╭──

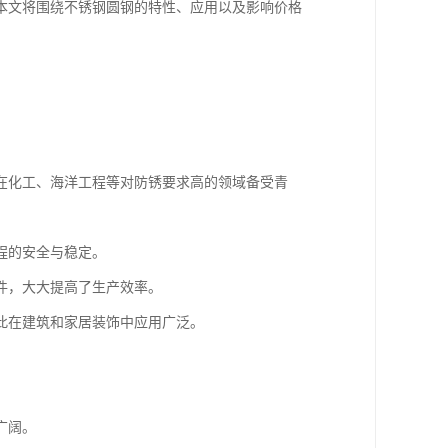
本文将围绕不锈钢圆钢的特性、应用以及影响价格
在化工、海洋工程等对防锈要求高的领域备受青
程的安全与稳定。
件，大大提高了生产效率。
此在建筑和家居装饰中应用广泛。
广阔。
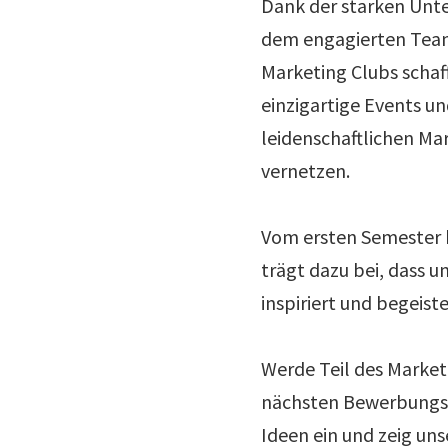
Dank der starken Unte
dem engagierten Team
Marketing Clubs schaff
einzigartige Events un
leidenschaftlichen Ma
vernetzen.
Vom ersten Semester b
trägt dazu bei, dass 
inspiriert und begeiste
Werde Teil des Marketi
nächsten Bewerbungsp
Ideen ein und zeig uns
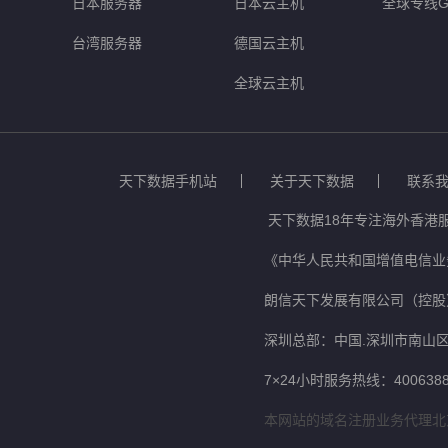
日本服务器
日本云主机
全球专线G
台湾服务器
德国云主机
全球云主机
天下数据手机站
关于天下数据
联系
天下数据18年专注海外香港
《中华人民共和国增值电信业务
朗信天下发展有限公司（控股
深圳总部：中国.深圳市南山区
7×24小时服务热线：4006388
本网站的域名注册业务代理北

╰──

▶ _Description of the task_
Any images must be dropped; all other material is to be printed exactly.

▶ _Result of the task_
本文将围绕不锈钢圆钢的特性、应用以及影响价格
在化工、海洋工程等对防锈要求高的领域备受青
程的安全与稳定。
件，大大提高了生产效率。
此在建筑和家居装饰中应用广泛。
广阔。
Dank der starken Unte
dem engagierten Team
Marketing Clubs schaff
einzigartige Events un
leidenschaftlichen Ma
vernetzen.
Vom ersten Semester b
trägt dazu bei, dass 
inspiriert und begeiste
Werde Teil des Marketi
nächsten Bewerbungsp
Ideen ein und zeig uns
日本服务器
日本云主机
全球专线G
台湾服务器
德国云主机
全球云主机
天下数据手机站
关于天下数据
联系
天下数据18年专注海外香港
《中华人民共和国增值电信业务
朗信天下发展有限公司（控股
深圳总部：中国.深圳市南山区
7×24小时服务热线：4006388
本网站的域名注册业务代理北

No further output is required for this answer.